Output, word for word, the line that contains "Betaalmethod" and all lines after it in the records below, omitting pictures.

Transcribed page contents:
====

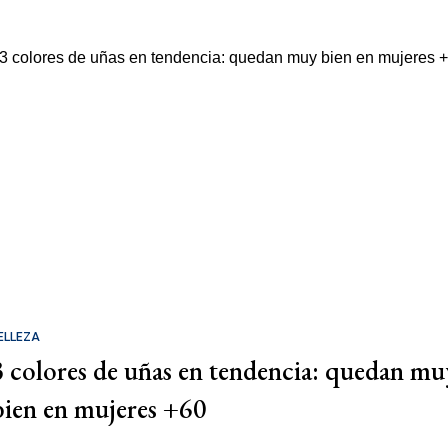
ELLEZA
3 colores de uñas en tendencia: quedan mu
bien en mujeres +60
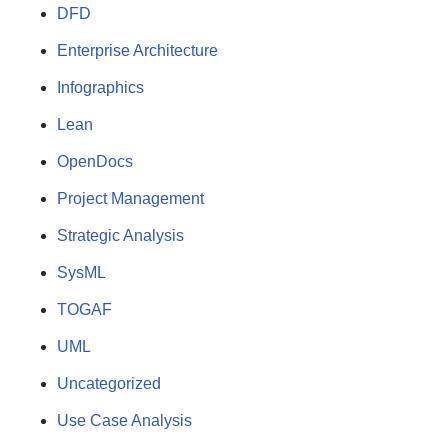
DFD
Enterprise Architecture
Infographics
Lean
OpenDocs
Project Management
Strategic Analysis
SysML
TOGAF
UML
Uncategorized
Use Case Analysis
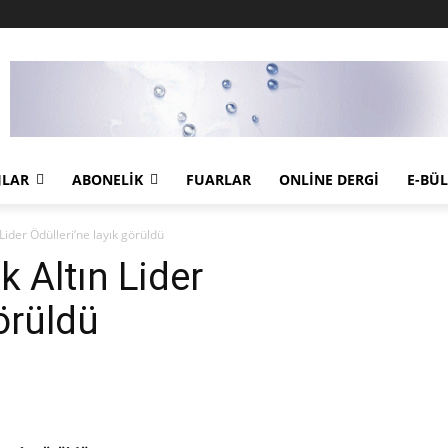
JLAR
ABONELIK
FUARLAR
ONLINE DERGI
E-BÜ
ider Ödülleri’ne layık görüldü
 Altın Lider
görüldü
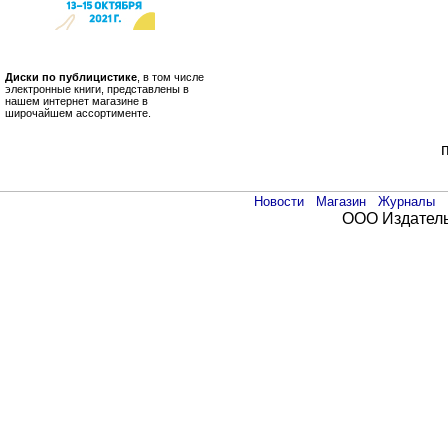
Диски по публицистике
, в том числе
электронные книги, представлены в
нашем интернет магазине в
широчайшем ассортименте.
Новости
Магазин
Журналы
ООО Издатель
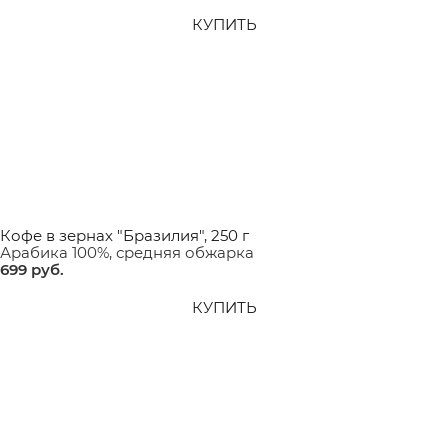
КУПИТЬ
Кофе в зернах "Бразилия", 250 г
Арабика 100%, средняя обжарка
699
 руб.
КУПИТЬ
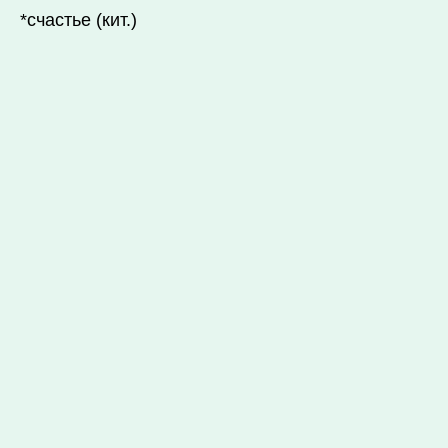
*счастье (кит.)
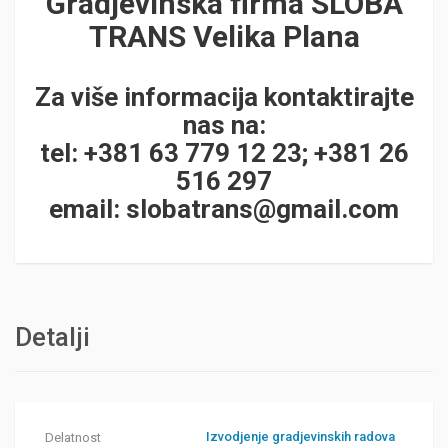
Gradjevinska firma SLOBA
TRANS Velika Plana
Za više informacija kontaktirajte
nas na:
tel: +381 63 779 12 23; +381 26
516 297
email:
slobatrans@gmail.com
Detalji
Izvodjenje gradjevinskih radova
Delatnost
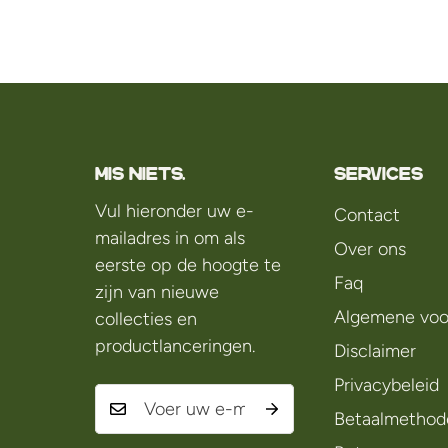
Mis niets.
Services
Vul hieronder uw e-
Contact
mailadres in om als
Over ons
eerste op de hoogte te
Faq
zijn van nieuwe
Algemene voo
collecties en
productlanceringen.
Disclaimer
Privacybeleid
Betaalmethod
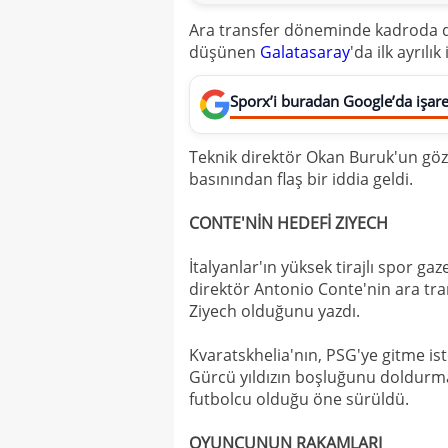
Ara transfer döneminde kadroda d
düşünen
Galatasaray
'da ilk ayrılı
Sporx’i buradan Google’da işaret
Teknik direktör Okan Buruk'un gözü
basınından flaş bir iddia geldi.
CONTE'NİN HEDEFİ ZIYECH
İtalyanlar'ın yüksek tirajlı spor ga
direktör Antonio Conte'nin ara tr
Ziyech olduğunu yazdı.
Kvaratskhelia'nın, PSG'ye gitme ist
Gürcü yıldızın boşluğunu doldurma
futbolcu olduğu öne sürüldü.
OYUNCUNUN RAKAMLARI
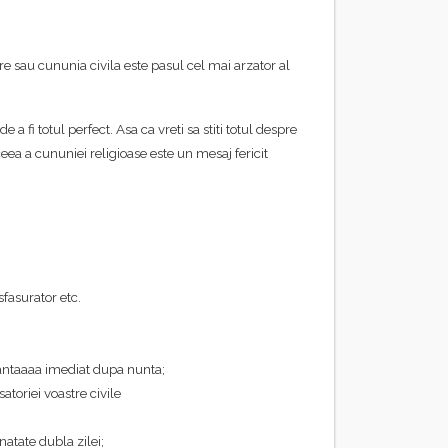
stre sau cununia civila este pasul cel mai arzator al
e a fi totul perfect. Asa ca vreti sa stiti totul despre
ceea a cununiei religioase este un mesaj fericit
sfasurator etc.
antaaaa imediat dupa nunta;
atoriei voastre civile
atate dubla zilei;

====

:: SOLUTION TO THE PROBLEM ::
Betaalmethod
Ara transfer döneminde kadroda d
düşünen
Galatasaray
'da ilk ayrılı
Sporx’i buradan Google’da işaret
Teknik direktör Okan Buruk'un gözü
basınından flaş bir iddia geldi.
CONTE'NİN HEDEFİ ZIYECH
İtalyanlar'ın yüksek tirajlı spor ga
direktör Antonio Conte'nin ara tr
Ziyech olduğunu yazdı.
Kvaratskhelia'nın, PSG'ye gitme ist
Gürcü yıldızın boşluğunu doldurma
futbolcu olduğu öne sürüldü.
OYUNCUNUN RAKAMLARI
stre sau cununia civila este pasul cel mai arzator al
e a fi totul perfect. Asa ca vreti sa stiti totul despre
ceea a cununiei religioase este un mesaj fericit
sfasurator etc.
antaaaa imediat dupa nunta;
atoriei voastre civile
atate dubla zilei;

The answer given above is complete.